A diferencia de usar librerías pre-construidas, este proyecto destaca por la implementación manual de los algoritmos de aprendizaje. Desarrollé una red neuronal funcional utilizando únicamente álgebra lineal y cálculo, aplicada a la clasificación crítica de tumores médicos.
Ingeniería de Software y Machine Learning
- Red Neuronal desde Cero: Programación del algoritmo de Backpropagation y funciones de activación utilizando puramente NumPy, demostrando un dominio profundo de los fundamentos del Deep Learning.

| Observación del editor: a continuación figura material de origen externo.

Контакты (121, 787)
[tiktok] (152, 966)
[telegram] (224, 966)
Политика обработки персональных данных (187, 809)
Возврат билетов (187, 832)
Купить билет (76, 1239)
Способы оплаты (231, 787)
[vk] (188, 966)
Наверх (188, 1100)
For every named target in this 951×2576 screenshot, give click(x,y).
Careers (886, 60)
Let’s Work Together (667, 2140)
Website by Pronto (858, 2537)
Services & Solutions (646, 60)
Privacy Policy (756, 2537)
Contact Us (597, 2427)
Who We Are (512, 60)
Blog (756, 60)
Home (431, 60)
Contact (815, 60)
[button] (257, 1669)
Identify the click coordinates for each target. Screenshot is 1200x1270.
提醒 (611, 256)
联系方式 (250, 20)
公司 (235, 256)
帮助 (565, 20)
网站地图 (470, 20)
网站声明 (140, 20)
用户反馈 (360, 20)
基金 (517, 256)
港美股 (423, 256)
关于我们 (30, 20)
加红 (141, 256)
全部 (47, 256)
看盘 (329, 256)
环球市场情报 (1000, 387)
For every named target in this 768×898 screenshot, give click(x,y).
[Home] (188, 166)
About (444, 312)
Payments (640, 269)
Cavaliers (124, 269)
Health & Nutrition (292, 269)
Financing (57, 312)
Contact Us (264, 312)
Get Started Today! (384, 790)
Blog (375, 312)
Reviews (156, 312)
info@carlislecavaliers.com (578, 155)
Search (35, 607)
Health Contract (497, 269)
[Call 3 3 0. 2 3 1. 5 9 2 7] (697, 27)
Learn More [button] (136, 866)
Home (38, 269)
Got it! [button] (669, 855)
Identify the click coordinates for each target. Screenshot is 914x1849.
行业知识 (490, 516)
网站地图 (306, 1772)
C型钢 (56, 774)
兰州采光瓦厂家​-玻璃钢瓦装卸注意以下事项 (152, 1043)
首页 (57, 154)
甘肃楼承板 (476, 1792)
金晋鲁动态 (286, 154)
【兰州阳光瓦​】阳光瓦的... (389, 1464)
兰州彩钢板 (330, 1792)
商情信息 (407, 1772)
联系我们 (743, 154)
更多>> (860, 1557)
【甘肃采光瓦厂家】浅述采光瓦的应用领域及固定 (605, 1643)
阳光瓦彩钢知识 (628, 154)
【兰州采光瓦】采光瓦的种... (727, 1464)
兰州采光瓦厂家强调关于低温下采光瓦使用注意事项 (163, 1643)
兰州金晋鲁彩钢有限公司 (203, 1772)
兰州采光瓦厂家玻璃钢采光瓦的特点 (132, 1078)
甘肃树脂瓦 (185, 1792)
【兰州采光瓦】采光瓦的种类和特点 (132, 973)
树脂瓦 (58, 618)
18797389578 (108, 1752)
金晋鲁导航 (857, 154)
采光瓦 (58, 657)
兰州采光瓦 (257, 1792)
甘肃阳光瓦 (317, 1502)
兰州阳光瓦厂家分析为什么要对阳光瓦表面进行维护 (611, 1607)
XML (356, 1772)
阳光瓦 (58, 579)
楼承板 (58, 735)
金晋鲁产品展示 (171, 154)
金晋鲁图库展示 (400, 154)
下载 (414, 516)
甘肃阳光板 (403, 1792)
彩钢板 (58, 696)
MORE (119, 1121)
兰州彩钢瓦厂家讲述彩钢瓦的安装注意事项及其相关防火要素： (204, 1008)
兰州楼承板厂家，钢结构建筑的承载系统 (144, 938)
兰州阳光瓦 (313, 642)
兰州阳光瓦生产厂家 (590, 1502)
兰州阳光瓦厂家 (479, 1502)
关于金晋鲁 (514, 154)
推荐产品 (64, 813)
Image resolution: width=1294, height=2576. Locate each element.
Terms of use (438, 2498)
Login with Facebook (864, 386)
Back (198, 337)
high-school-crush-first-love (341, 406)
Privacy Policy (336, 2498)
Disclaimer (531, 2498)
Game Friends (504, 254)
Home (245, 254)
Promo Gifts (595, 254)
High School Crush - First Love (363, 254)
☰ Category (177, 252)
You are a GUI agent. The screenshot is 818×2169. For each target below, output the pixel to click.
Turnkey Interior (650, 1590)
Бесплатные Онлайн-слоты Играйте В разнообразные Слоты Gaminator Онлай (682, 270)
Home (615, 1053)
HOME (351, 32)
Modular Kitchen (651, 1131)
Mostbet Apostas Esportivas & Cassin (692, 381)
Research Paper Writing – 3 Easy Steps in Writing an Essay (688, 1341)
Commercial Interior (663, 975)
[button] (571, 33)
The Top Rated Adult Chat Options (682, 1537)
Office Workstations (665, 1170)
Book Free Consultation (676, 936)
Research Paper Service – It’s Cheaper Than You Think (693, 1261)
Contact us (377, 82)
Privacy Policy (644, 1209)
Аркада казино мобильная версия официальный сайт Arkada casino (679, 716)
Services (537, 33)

- Entrenamiento Dinámico: El modelo permite ajustar hiperparámetros (learning rate, épocas, neuronas ocultas y funciones de coste) directamente desde la interfaz, permitiendo experimentar con la convergencia del modelo.
- Arquitectura Pythonic: Código limpio y robusto utilizando Type Hinting y el módulo
attrspara una gestión de datos eficiente y profesional. - Multiparadigma: Diseño estructurado combinando Programación Orientada a Objetos (POO) para la arquitectura de la red y Programación Funcional para el procesamiento de datos.
Visualización y Análisis Científico
- Dashboard de Control: Interfaz gráfica desarrollada con Tkinter que permite realizar Análisis Exploratorio de Datos (EDA) seleccionando variables para identificar correlaciones.
- Monitorización en Tiempo Real: Visualización interactiva de la frontera de decisión y la curva de error durante el entrenamiento mediante la integración de Matplotlib, lo que permite ver cómo la IA “aprende” a separar los datos.
- Dataset de Referencia: Utilización del dataset científico de cáncer de mama de Scikit-learn para validar la precisión del modelo contra estándares de la industria.